Факт остаётся тот, что мне пришлось ручками создавать .so.0, и непонятно, можно ли было без этого обойтись. Непонятно также, чем же я такой неправильный пользователь, что у меня это проблема возникла, тогда как у других всё в порядке.

 *Quote:*   

> Криво. Но ведь это неважно, верно? 

 

Не фатально, но важно. Важно для того, чтобы оставаться в рамках той системы, которая поддерживается командой gentoo. Я полагаю, лучше понимать то, что есть, чем придумывать себе новые проблемы. Потому вопрос и возник.

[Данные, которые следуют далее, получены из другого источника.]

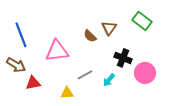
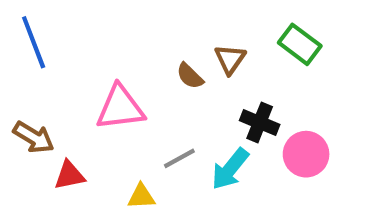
blue line: (21, 35) -> (34, 42), moved
cyan arrow: (109, 80) -> (230, 169), size x1.5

Поскольку теперь уже всё починено, а следы неисправности заметены, то можно считать, что вопрос снят. Ещё раз спасибо.

----------

## user11

// Да, конечно, гуглить мозиллой на рабочей системе веселее, чем links'ом из консольки 80x25  :Smile: 

Нашёл-таки тред

https://forums.gentoo.org/viewtopic-t-575289.html

где, после долгих выяснений и недосказанностей, разработчики признаются, что это (если я правильно понял, что *это* - и есть моя проблема) баг:

https://forums.gentoo.org/viewtopic-t-575289-postdays-0-postorder-asc-highlight-188782-start-25.html#4185129

и ссылаются на баг в portage https://bugs.gentoo.org/show_bug.cgi?id=188782 (баг уже исправлен).

Как я понял, в такую идиотскую ситуацию попадают те, кто, как и я, имея portage версии ровно 2.1.2.11 (ну, или, быть может, ещё 2.1.2.10, если такая была), начинают обновлять expat с 1-го до 2-го. Те, у кого на этот момент portage 2.1.2.9 или 2.1.2.12-й, с этим, КАК Я ПОНЯЛ, не сталкиваются.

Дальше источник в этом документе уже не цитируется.